In March, however, it's all about reading and math assessments, the main event on the testing schedule. These are the tests that weigh heavily in determining whether a school has made Adequate Yearly Progress (or AYP, in the alphabet soup of educational jargon).

These are the tests for which schools have been preparing for months. They've drilled and prepped students; they've offered tutoring sessions and practice tests.

These are the tests that have loomed before them all year. These are the tests that, according to educators, parents and students alike, seem to transform usually cheerful, lively schools into somber, anxious places, in the hours while testing lasts.

Nearly all students - whether they speak English fluently, whether they have learning challenges - take the PSSAs.
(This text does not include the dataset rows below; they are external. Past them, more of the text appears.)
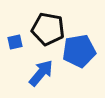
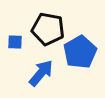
blue square: rotated 14 degrees clockwise
blue pentagon: moved 1 px right, 1 px down; rotated 20 degrees counterclockwise
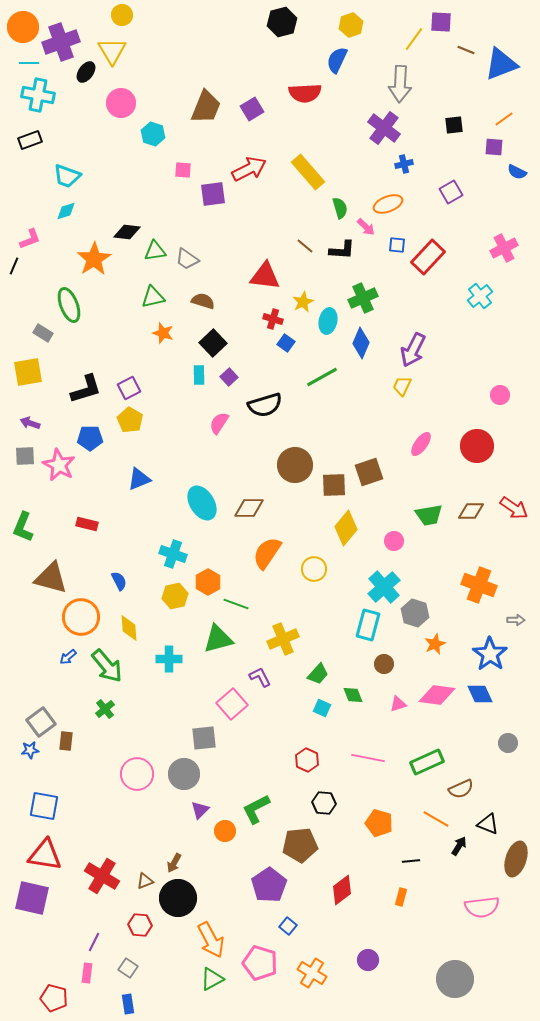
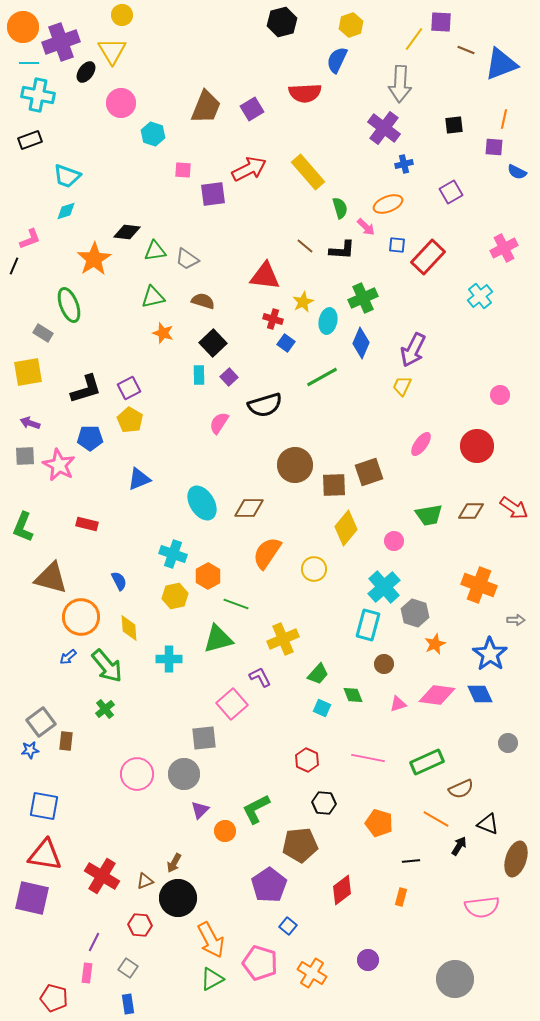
orange line at (504, 119): rotated 42 degrees counterclockwise
orange hexagon at (208, 582): moved 6 px up
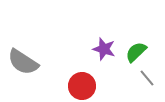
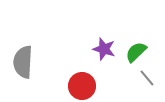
gray semicircle: rotated 60 degrees clockwise
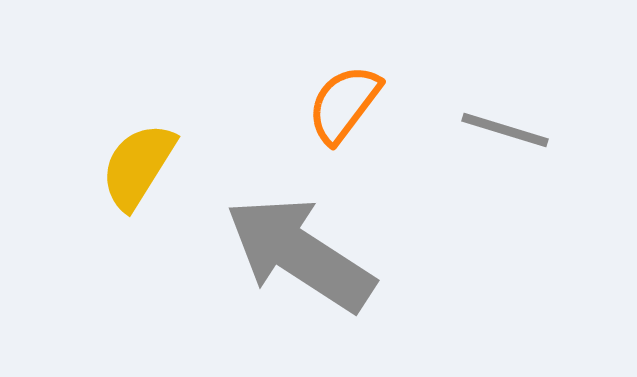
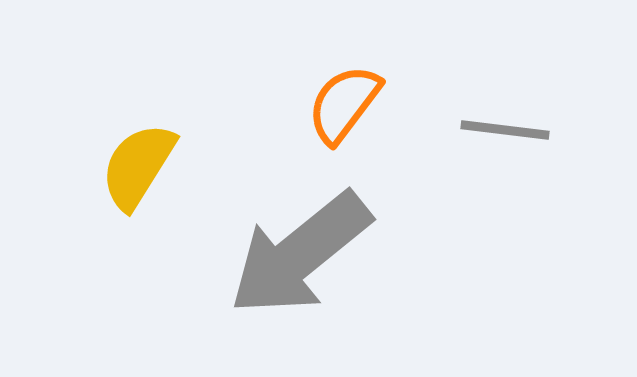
gray line: rotated 10 degrees counterclockwise
gray arrow: rotated 72 degrees counterclockwise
There is an alternate test, known as the PASA, but it's taken by a mere fraction of students with significant cognitive disabilities.

At many elementary schools, teachers try to lighten the mood with snacks and fun activities after each day's testing concludes, but even so, PSSA season itself has become a test - of endurance and mental fortitude.

A "real anxiety-driven, difficult cloud" can come over a school, especially if that school didn't fare well in the previous year's testing, said Jane Bray, dean of the School of Education at Millersville University.

Bray said it's become clear that the PSSA testing is "very overwhelming for everyone. ... We hang every hat in the house on this test."

She said she worries "about the culture that is created at these times. ... So much is riding on this. It's high-stakes testing, as they say."

The reason PSSAs are such a serious business is simple: School districts know that their reputations - and ultimately, their hold on their students, their funding, and even their own schools - depend on students' performance on the tests. When former President George W. Bush signed No Child Left Behind into law in 2002, he was seeking to ensure that schools would be held accountable if they failed to ensure the success of all of their students.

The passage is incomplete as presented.